Negli ultimi quattro anni, all’istituto in questione
sono state apportate sostanziali modifiche con l’introduzione di
alcune disposizioni correttive.
Rispetto alla originaria previsione, la legge
166/2002 ha introdotto:
-
una limitazione nel numero di accordi bonari da
poter sottoscrivere nel corso dell’appalto (la procedura può
essere reiterata una sola volta);
-
la costituzione di una apposita commissione per
l’analisi delle riserve e la formulazione di una proposta di
accordo bonario. Negli appalti di importo inferiore a €
10.000.000 la costituzione della commissione non è obbligatoria
e può far parte della stessa anche il responsabile del
procedimento (i componenti della commissione percepiscono il
compenso di cui al D.M. 2 dicembre 2000 n. 398 ridotto del 50%).
Il D.Lgs. 163/2006 ha recepito la disposizione del
Regolamento 554/99 richiedendo espressamente al Responsabile del
procedimento di valutare l’ammissibilità e la non manifesta
infondatezza delle riserve ai fini dell’effettivo raggiungimento del
limite del valore
Ha, inoltre, esteso la
procedura ai “settori esclusi” e ai contratti di servizi e forniture
fatti salvi alcuni adattamenti resi necessari dalla peculiarità del
procedimento finalizzato alla realizzazione di opere pubbliche.
Sulla questione delle
procedure da porre in essere per la definizione delle controversie
l’Autorità si è già pronunciata con appositi atti di determinazione
e di deliberazione; in particolare, ha dato indicazioni sulle
modalità operative e sulle richieste che possono essere oggetto di
accordo (Determinazioni n. 22/2001 e n. 26/2002).
Fenomeni riscontrati
L’analisi degli accordi
bonari pervenuti in adempimento allo specifico comunicato del
Presidente dell’Autorità in data 04/06/2001, ha evidenziato alcune
questioni di carattere generale riguardanti l’applicazione del
procedimento in questione.

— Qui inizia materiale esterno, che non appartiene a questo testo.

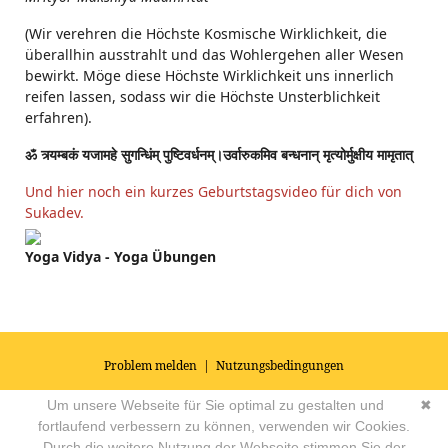
(Wir verehren die Höchste Kosmische Wirklichkeit, die
überallhin ausstrahlt und das Wohlergehen aller Wesen
bewirkt. Möge diese Höchste Wirklichkeit uns innerlich
reifen lassen, sodass wir die Höchste Unsterblichkeit
erfahren).
ॐ त्र्यम्बकं यजामहे सुगन्धिंम् पुष्टिवर्धनम्।उर्वारुकमिव बन्धनान् मृत्योर्मुक्षीय मामृतात्
Und hier noch ein kurzes Geburtstagsvideo für dich von
Sukadev.
Yoga Vidya - Yoga Übungen
Problem melden
|
Nutzungsbedingungen
© 2026
Impressum
|
Datenschutz
|
AGB's
| Yoga Vidya Community -
Um unsere Webseite für Sie optimal zu gestalten und
✖
Forum für Yoga, Meditation und Ayurveda
Powered by
fortlaufend verbessern zu können, verwenden wir Cookies.
Durch die weitere Nutzung der Webseite stimmen Sie der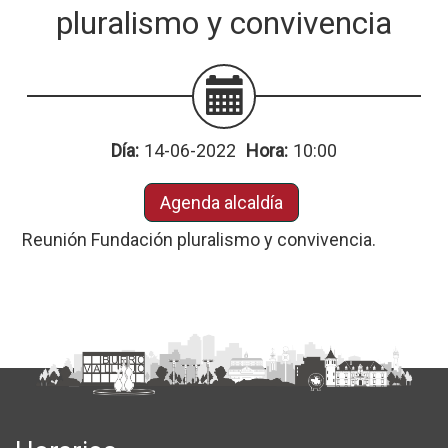
pluralismo y convivencia
Día:
14-06-2022
Hora:
10:00
Agenda alcaldía
Reunión Fundación pluralismo y convivencia.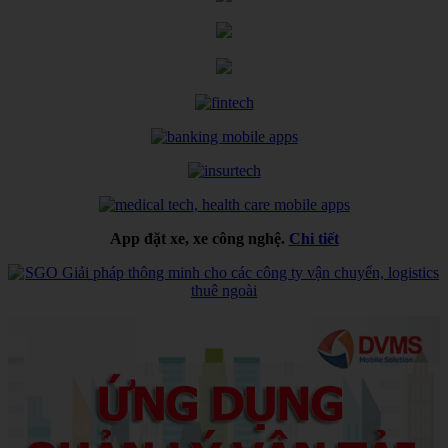
App đặt xe, xe công nghệ.
Chi tiết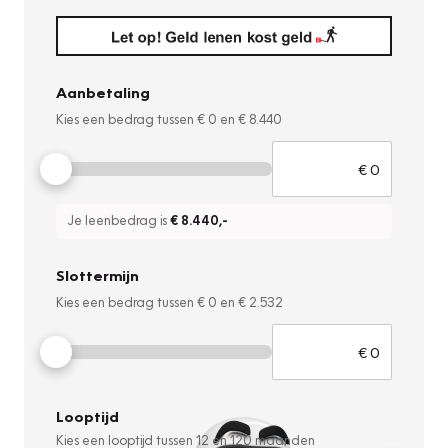
Aanbetaling
Kies een bedrag tussen
€ 0
en
€ 8.440
Je leenbedrag is
€ 8.440
,-
Slottermijn
Kies een bedrag tussen
€ 0
en
€ 2.532
Looptijd
Kies een looptijd tussen
12
en
120
maanden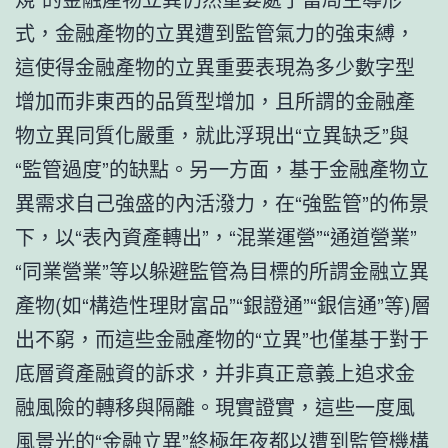
式，金融產物的立異遭到監管氣力的強束縛，
這使得金融產物的立異重要表現為多少數字型
增加而非東西的品質型增加，且所謂的金融產
物立異同質化嚴重，就此浮現出“立異缺乏”與
“監管過度”的缺點。另一方面，基于金融產物立
異需求自己強盛的內活潑力，在“強監管”的佈景
下，以“表內資產轉出”，“混業運營”“通道營業”
“同業營業”等以躲避監管為目標的所謂金融立異
產物(如“構造性理財富品”“銀證通”“銀信通”等)層
出不窮，而這些金融產物的“立異”也僅基于對于
底層資產融資的訴求，并非真正意義上追求金
融風險的轉移與隔離。現實證實，這些一度風
風景光的“金融立異”終極年夜都以遭到監管機構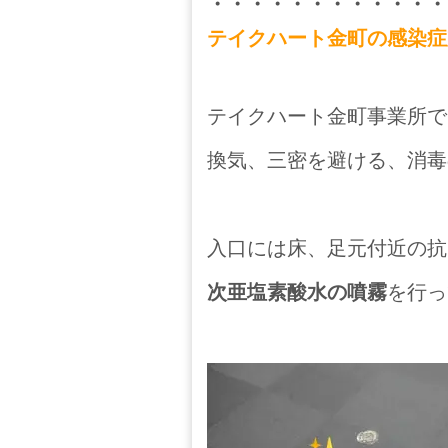
・・・・・・・・・・・・
テイクハート金町の感染症
テイクハート金町事業所で
換気、三密を避ける、消毒
入口には床、足元付近の抗
次亜塩素酸水の噴霧
を行っ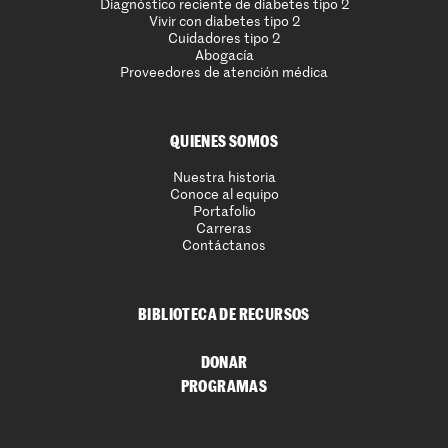
Diagnóstico reciente de diabetes tipo 2
Vivir con diabetes tipo 2
Cuidadores tipo 2
Abogacía
Proveedores de atención médica
QUIENES SOMOS
Nuestra historia
Conoce al equipo
Portafolio
Carreras
Contáctanos
BIBLIOTECA DE RECURSOS
DONAR
PROGRAMAS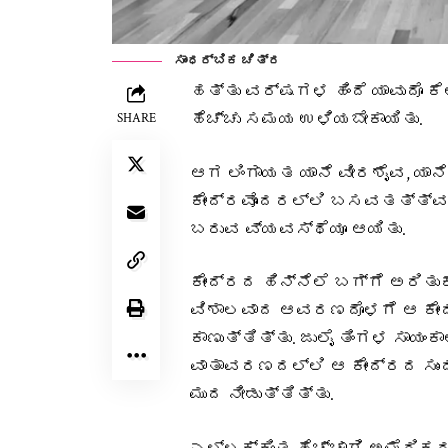
ಸಾಂಧರ್ಬಿಕ ಚಿತ್ರ
ಹತ್ತು ವರ್ಷಗಳ ಹಿಂದೆ ಯಾವುದೊ ಕೆ
ಹೆಚ್ಚು ಸಮಯ ಉಳಿಯಬೇಕಾಯಿತು.
SHARE
ಆಗ ಲಿಂಗಾಯತ ಯಾನೆ ವೀರಶೈವ, ಯಾನೆ
ಕೇಂದ್ರವೊಂದರಲ್ಲಿ ಬಸವತತ್ತ್ವದ 
ಬರುವ ವ್ಯವಸ್ಥೆಯೂ ಆಯಿತು.
ಕೇಂದ್ರದ ಹಿನ್ನೆಲೆ ಬಗ್ಗೆ ಅರಿತು
ವಿಶಾಲವಾದ ಆವರಣದೊಳಗೆ ಆ ಕೇಂದ
ಕಾಣುತ್ತಿತ್ತು. ಜುಲೈ ತಿಂಗಳ ಸಾ
ವಾತಾವರಣದಲ್ಲಿ ಆ ಕೇಂದ್ರದ ಸ
ಮುದ ನೀಡುತ್ತಿತ್ತು.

In particolare le circostanze ricorrenti
sono le seguenti:
-
l’ammontare di quanto riconosciuto in sede di
accordo bonario è notevolmente inferiore alle pretese iscritte a
riserva (ed inferiore, altresì, alla soglia de 10% dell’importo
contrattuale);
-
il ricorrere, da parte di alcune imprese,
sistematicamente a tale procedura avanzando sempre le medesime
riserve (essenzialmente carenza progettuale, sorpresa geologica,
andamento anomalo del cantiere);
-
l’elevata percentuale del ribasso generalmente
offerto in sede di gara.
La circostanza di cui al punto 1 appare
significativa della pretestuosità delle richieste iniziali,
rivelatesi poi esorbitanti in sede di definizione dell’accordo; la
sopravvalutazione economica delle riserve, stimando artificiosamente
il valore della controversia quale maggiore del 10% di quello
contrattuale, ha consentito di attivare la procedura di accordo
bonario.
L’importo degli accordi, acquisiti dall’Autorità nel
periodo 1999-2004, varia, infatti, da un decimo ad un terzo
dell’iniziale richiesta formulata dall’impresa nella quasi totalità
dei casi; solo una esigua percentuale di accordi bonari (16 su 649)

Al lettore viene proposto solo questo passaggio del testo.